- Born: 1930
- Died: July 18, 2008 (aged 77–78)
- Education: Pennsylvania State University
- Known for: The first woman president of The Optical Society
- Scientific career
- Fields: Physics
- Workplaces: Naval Air Warfare Center at China Lake

= Jean M. Bennett =

American physicist

Jean M. Bennett (1930–2008) was an American physicist and the first woman president of The Optical Society in 1986. She received her PhD in physics from Pennsylvania State University in 1955, and spent most of her career at the Naval Weapons Center (now the Naval Air Warfare Center) at China Lake, CA.

== Career ==
Bennett received her PhD in physics from Pennsylvania State University in 1955, and spent most of her career at the Naval Weapons Center (now the Naval Air Warfare Center) at China Lake, CA. She died on July 18, 2008, in Ridgecrest, CA after a long illness. She was 78.

Bennett was an editor for Applied Optics and Optics Express.

In recognition of her contributions to the study of optical surfaces, OSA established the Jean Bennett Memorial Student Travel Grant.
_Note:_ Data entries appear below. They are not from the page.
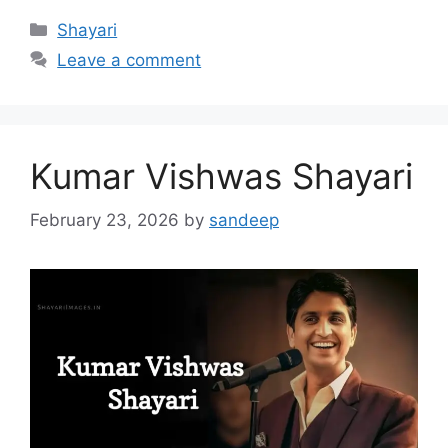
Categories
Shayari
Leave a comment
Kumar Vishwas Shayari
February 23, 2026
by
sandeep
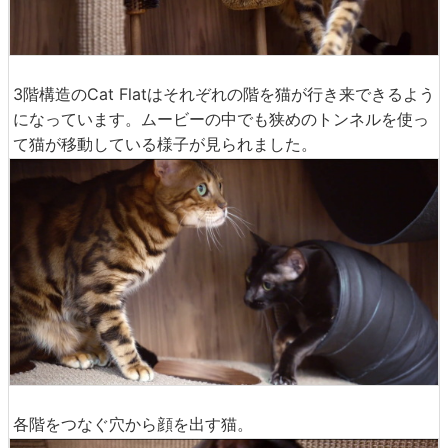
3階構造のCat Flatはそれぞれの階を猫が行き来できるよう
になっています。ムービーの中でも狭めのトンネルを使っ
て猫が移動している様子が見られました。
各階をつなぐ穴から顔を出す猫。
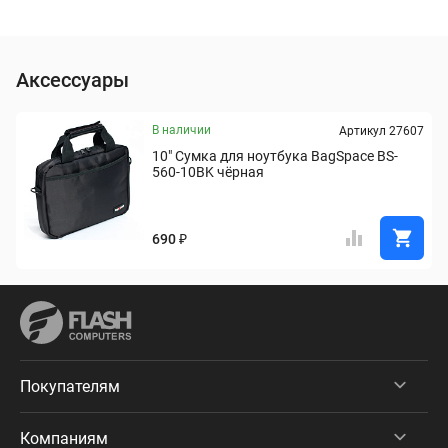
Аксессуары
В наличии
Артикул 27607
10" Сумка для ноутбука BagSpace BS-
560-10BK чёрная
690 ₽
Покупателям
Компаниям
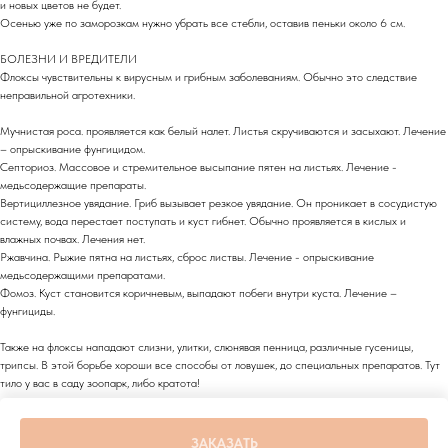
и новых цветов не будет.
Осенью уже по заморозкам нужно убрать все стебли, оставив пеньки около 6 см.
БОЛЕЗНИ И ВРЕДИТЕЛИ
Флоксы чувствительны к вирусным и грибным заболеваниям. Обычно это следствие
неправильной агротехники.
Мучнистая роса. проявляется как белый налет. Листья скручиваются и засыхают. Лечение
– опрыскивание фунгицидом.
Септориоз. Массовое и стремительное высыпание пятен на листьях. Лечение -
медьсодержащие препараты.
Вертициллезное увядание. Гриб вызывает резкое увядание. Он проникает в сосудистую
систему, вода перестает поступать и куст гибнет. Обычно проявляется в кислых и
влажных почвах. Лечения нет.
Ржавчина. Рыжие пятна на листьях, сброс листвы. Лечение - опрыскивание
медьсодержащими препаратами.
Фомоз. Куст становится коричневым, выпадают побеги внутри куста. Лечение –
фунгициды.
Также на флоксы нападают слизни, улитки, слюнявая пенница, различные гусеницы,
трипсы. В этой борьбе хороши все способы от ловушек, до специальных препаратов. Тут
тило у вас в саду зоопарк, либо кратота!
ЗАКАЗАТЬ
== Awards and recognition ==

- In 1994 she was named a Distinguished Fellow of the Naval Weapons Center and won their L.T.E. Thompson Award for scientific achievements in optics technology in 1988.
- She received the David Richardson Medal from The Optical Society (OSA) in 1990 for her "sustained contributions to the studies of optical surfaces that have provided the optics community with a more thorough understanding of optical surface phenomenology and a meticulous methodology for surface characterization." She also became an OSA Fellow in 1972.
- In 1988 the Rose-Hulman Institute of Technology established the Jean Bennett Award, given annually to a senior for excellence in optics.
- She received the SPIE Technology Achievement Award in 1983 for "the development of practical instrumentation for optical surface quality metrology, and for dedicated service and guidance to the optics industry."